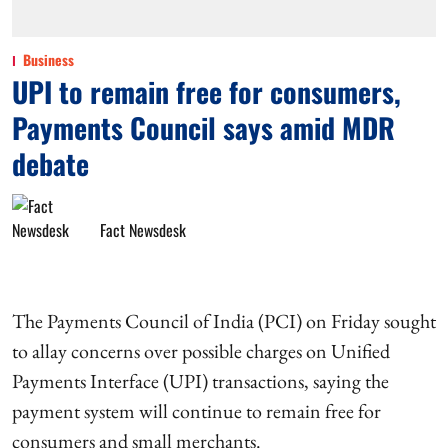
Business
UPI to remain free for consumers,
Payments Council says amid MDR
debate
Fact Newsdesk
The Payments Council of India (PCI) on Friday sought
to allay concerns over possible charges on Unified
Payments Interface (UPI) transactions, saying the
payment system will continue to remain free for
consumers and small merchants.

====================

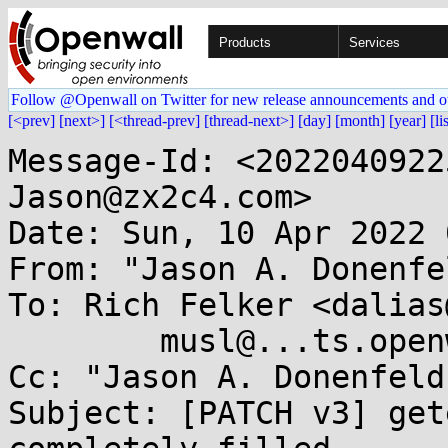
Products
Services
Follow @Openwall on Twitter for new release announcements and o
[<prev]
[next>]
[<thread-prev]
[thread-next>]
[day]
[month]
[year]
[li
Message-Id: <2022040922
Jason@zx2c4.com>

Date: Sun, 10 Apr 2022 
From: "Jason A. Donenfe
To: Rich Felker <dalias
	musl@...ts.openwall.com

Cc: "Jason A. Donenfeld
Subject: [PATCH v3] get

====================

Exercise objective: In the listing above, find the line with "UPI to remain" and the line with "consumers and small merchants.", then print exactly those two lines and every line between them, and nothing more.

Exercise output:
UPI to remain free for consumers,
Payments Council says amid MDR
debate
Fact Newsdesk
The Payments Council of India (PCI) on Friday sought
to allay concerns over possible charges on Unified
Payments Interface (UPI) transactions, saying the
payment system will continue to remain free for
consumers and small merchants.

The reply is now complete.